Une séquence aurait pu être bien plus intéressante, dans laquelle Le Petit Journal parodie l’élection présidentielle en racontant l’histoire de son comité d’entreprise dont le président Patrick Sorkazy fait campagne pour sa réélection face à Patrick Hallonde. Tout y est : les différents temps de sa stratégie de communication, le candidat du peuple, Villepinte et les copains people, les employés déçus par son bilan, LA crise, le Fouquet’s, l’Epad, son augmentation de salaire, la réception de Kadhafi, l’affaire Woerth… Dans la fenêtre incrustée, le sourire de Nicolas Sarkozy était déjà beaucoup plus nerveux.
On pouvait donc s’attendre à un échange un peu plus musclé à la fin de cette parodie. Et bien non. Nicolas Sarkozy n’aura ni besoin de répondre, ni besoin d’esquiver puisque c’est Yann Barthès lui-même qui lui offre la porte de sortie avec option escorte incluse :

« Vous qui êtes un pro des campagnes, qui va devenir président de notre comité d’entreprise ?
– De toute manière, il aura comme prénom « Patrick ».

Et envoyez la pub !

En plus d’avoir bénéficié d’une route dégagée, il faut dire que Nicolas Sarkozy aura fait preuve d’une conduite irréprochable tout au long de ces vingt minutes.
A l’aise, riant volontiers (parfois aux éclats) quand il est sympathiquement mis en boîte, félicitant à plusieurs reprises l’équipe pour ses montages et avec une répartie efficace. L’exemple le plus flagrant, on le trouve au moment où Nicolas Sarkozy est victime d’un véritable gag de fauteuil qui se dérègle et se met à descendre. Il aurait pu être ridicule, et bien non. Il en rit et enchaîne : « J’espère que vous ferez la même chose à François Hollande lundi prochain […] Vous me demandez si [la campagne] est au ras des pâquerettes et à ce moment-là y’a mon fauteuil qui diminue ». Le plus gêné des deux semble finalement être Yann Barthès.

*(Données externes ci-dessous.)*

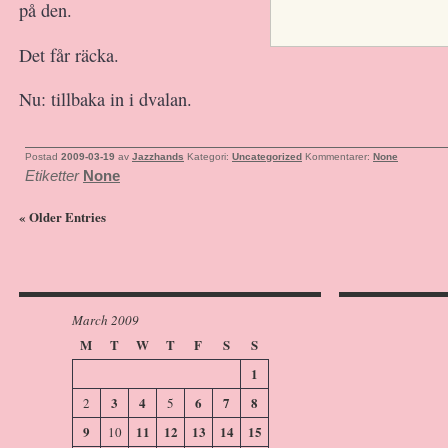
på den.
Det får räcka.
Nu: tillbaka in i dvalan.
Postad
2009-03-19
av
Jazzhands
Kategori:
Uncategorized
Kommentarer:
None
Etiketter
None
« Older Entries
March 2009
M
T
W
T
F
S
S
1
3
4
6
7
8
2
5
9
11
12
13
14
15
10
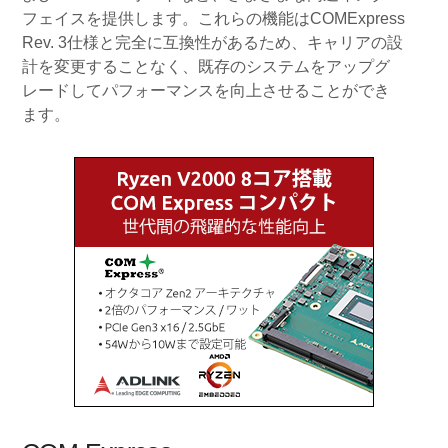
フェイスを提供します。これらの機能はCOMExpress
Rev. 3仕様と完全に互換性があるため、キャリアの設
計を変更することなく、既存のシステムをアップグ
レードしてパフォーマンスを向上させることができ
ます。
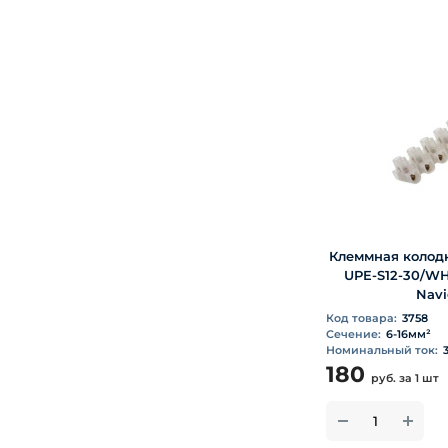
Клеммная колодк
UPE-S12-30/WH
Navi
Код товара:
3758
Сечение:
6-16мм²
Номинальный ток:
180
руб.
за 1 шт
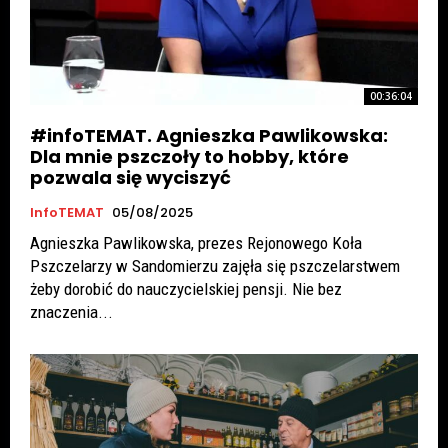
00:36:04
#infoTEMAT. Agnieszka Pawlikowska:
Dla mnie pszczoły to hobby, które
pozwala się wyciszyć
InfoTEMAT
05/08/2025
Agnieszka Pawlikowska, prezes Rejonowego Koła
Pszczelarzy w Sandomierzu zajęła się pszczelarstwem
żeby dorobić do nauczycielskiej pensji. Nie bez
znaczenia...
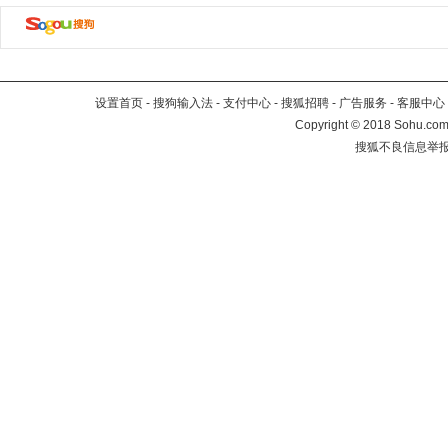
设置首页
-
搜狗输入法
-
支付中心
-
搜狐招聘
-
广告服务
-
客服中心
Copyright
©
2018 Sohu.com 
搜狐不良信息举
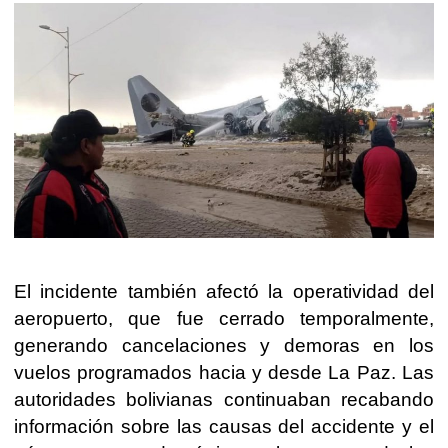
El incidente también afectó la operatividad del
aeropuerto, que fue cerrado temporalmente,
generando cancelaciones y demoras en los
vuelos programados hacia y desde La Paz. Las
autoridades bolivianas continuaban recabando
información sobre las causas del accidente y el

Bref, le Petit Journal montre ses limites pendant cette campagne présidentielle. Programme supposé impertinent, il devient un formidable moment de connivence avec ceux dont il est sensé décrypter la communication politico-médiatique. Il se met littéralement à leur service en mettant en lumière leur sympathie et leur bienveillance, fussent-elles habituellement enfouies. Un résultat à l’opposé des prétentions initiales du Petit Journal qui se tire une balle dans le pied.

La preuve, celui qui résume le mieux l’émission de vendredi soir, c’est encore Nicolas Sarkozy lui-même : « On a rarement été aussi sympathique avec moi ». Tout est dit.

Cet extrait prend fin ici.